▶ Exercise materials
□ □ □ □ □

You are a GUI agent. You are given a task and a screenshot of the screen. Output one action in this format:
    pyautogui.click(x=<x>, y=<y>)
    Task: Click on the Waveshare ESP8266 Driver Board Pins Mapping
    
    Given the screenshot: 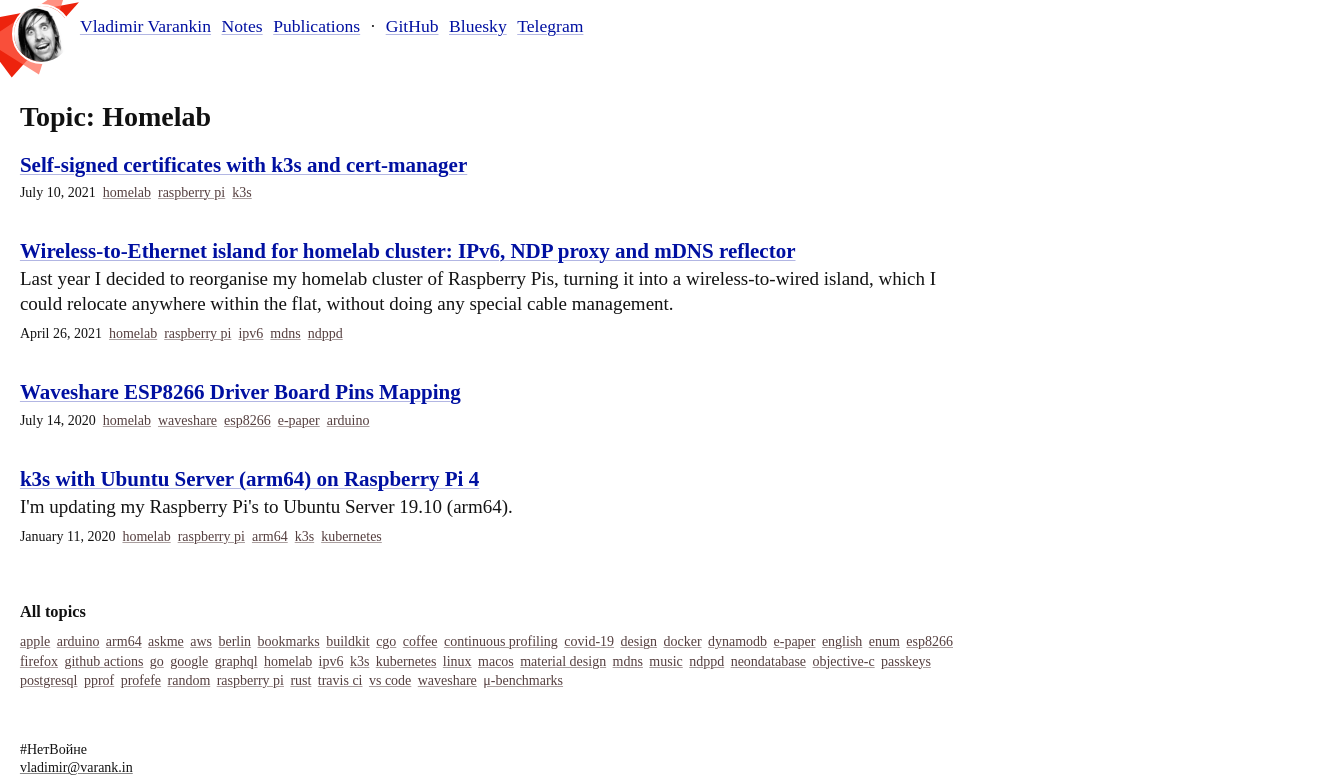 What is the action you would take?
    pyautogui.click(x=240, y=392)
    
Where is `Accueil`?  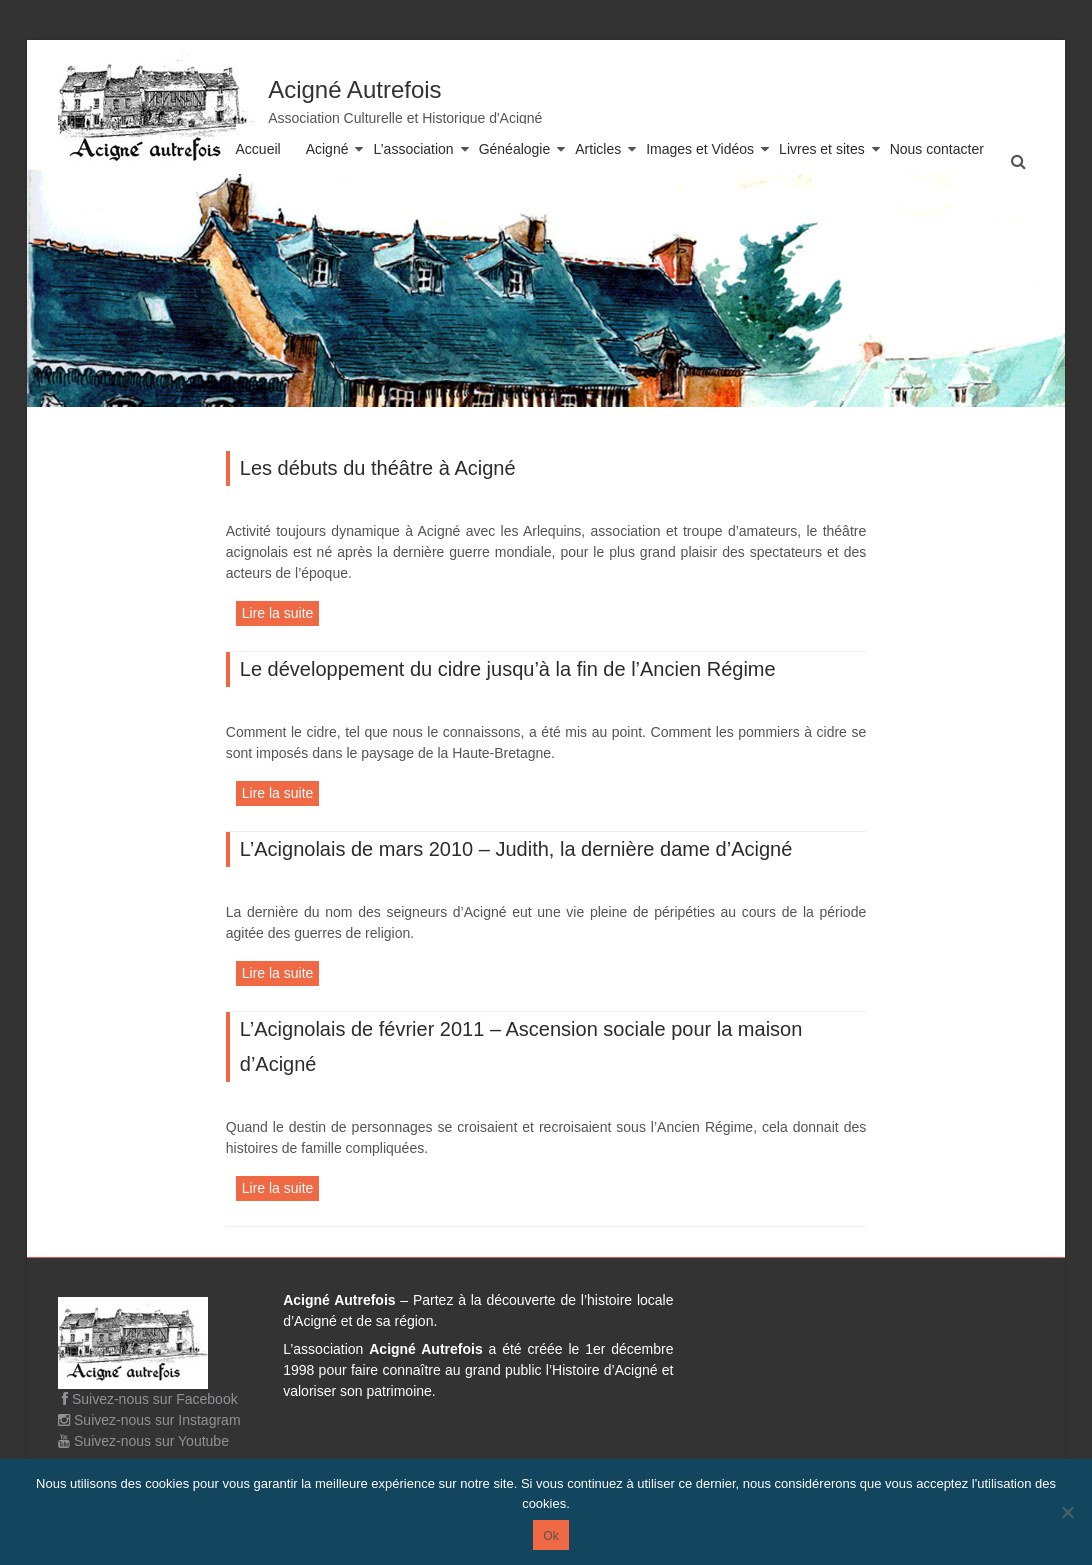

□ □ □ □ □

▶ What you should do
The answer must hold only the lines from the first line of the data through the line bearing "Task: Click on", returned exactly.

▶ Exercise response
You are a GUI agent. You are given a task and a screenshot of the screen. Output one action in this format:
    pyautogui.click(x=<x>, y=<y>)
    Task: Click on the Waveshare ESP8266 Driver Board Pins Mapping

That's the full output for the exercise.